If you don’t know the story behind the creation of Tomato Flower’s No, then don’t worry, as it becomes apparent pretty quickly. During the creation of Baltimore-based band’s debut album, co-vocalists Jamison Murphy and Austyn Wohlers broke up, creating a tension that makes near enough every line uttered across its 12 tracks feel like a pointed barb. Listening to the album can feel akin to walking in on an argument between friends and not knowing whether to back away quietly or stand stock still in the doorway in case you make the situation worse by drawing attention to your presence. ”How do you feel?” they asked back on the 2022 track “Fancy”. On No there’s little to no doubt as to the answer to that question.

This makes picking out lines and applying them to this context an easy game in itself. Murphy’s defiant, guttural yelps on lead single “Destroyer” are perhaps the most pointed moment; it feels drawn from a moment of raw emotion, veering away from exactitude and precision and instead funnelling pure vitriol. “I know it’s gonna hurt me still / Without a thought I’m full of hate,” they coarsely indite. At the other end of the record the black bile bubbles up again, asking “Love let it down, why can’t I?” with a forced smile and an air of hopelessness amidst the short burst of anger.

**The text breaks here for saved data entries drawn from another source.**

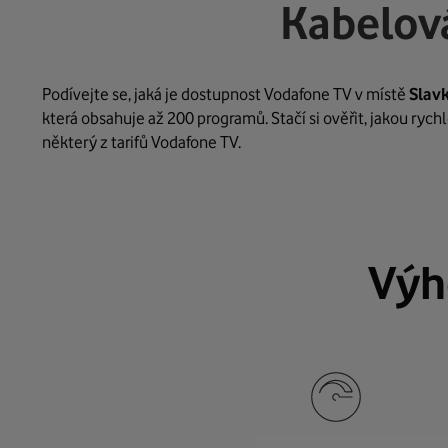
Kabelová
Podívejte se, jaká je dostupnost Vodafone TV v místě
Slav
která obsahuje až 200 programů. Stačí si ověřit, jakou ryc
některý z tarifů Vodafone TV.
Výh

Wohlers, on the other hand, with her airier voice, delivers jabs with a more plainfaced and calm directness, the kind that knows where the jugular is and isn’t afraid to hold a sword to it. “In time I found you started it,” she goads on opening track “Saint” while on “Do It” she addresses the bitterness of never doing what she wanted to do. After taunting an answer out of her target (“Why don’t you show me what you mean? / I already told you how I feel”) she lets out a large exhale at the other end of the song as if to signal she’s done with the bickering and just wants to sit alone in the spaces she always wanted to go.

This tension comes out in the music too. Where there was sweet and brief dreaminess on their early EPs, there are now knotty and prickly contortions of guitar, rhythms and time signatures that have more in common with free jazz than indie pop. “Radical” leads on needly guitar notes before plunging into a discordant abyss; “Temple of the Mind” creates a squall of psychedelic  electric guitar squiggles, channelling what feels like a fevered excitement; the switchy “Magdalene” sounds like vintage infomercials from the 70s spliced up; and “No” flaunts an obtuse rhythm that shakes the listener off at each turn.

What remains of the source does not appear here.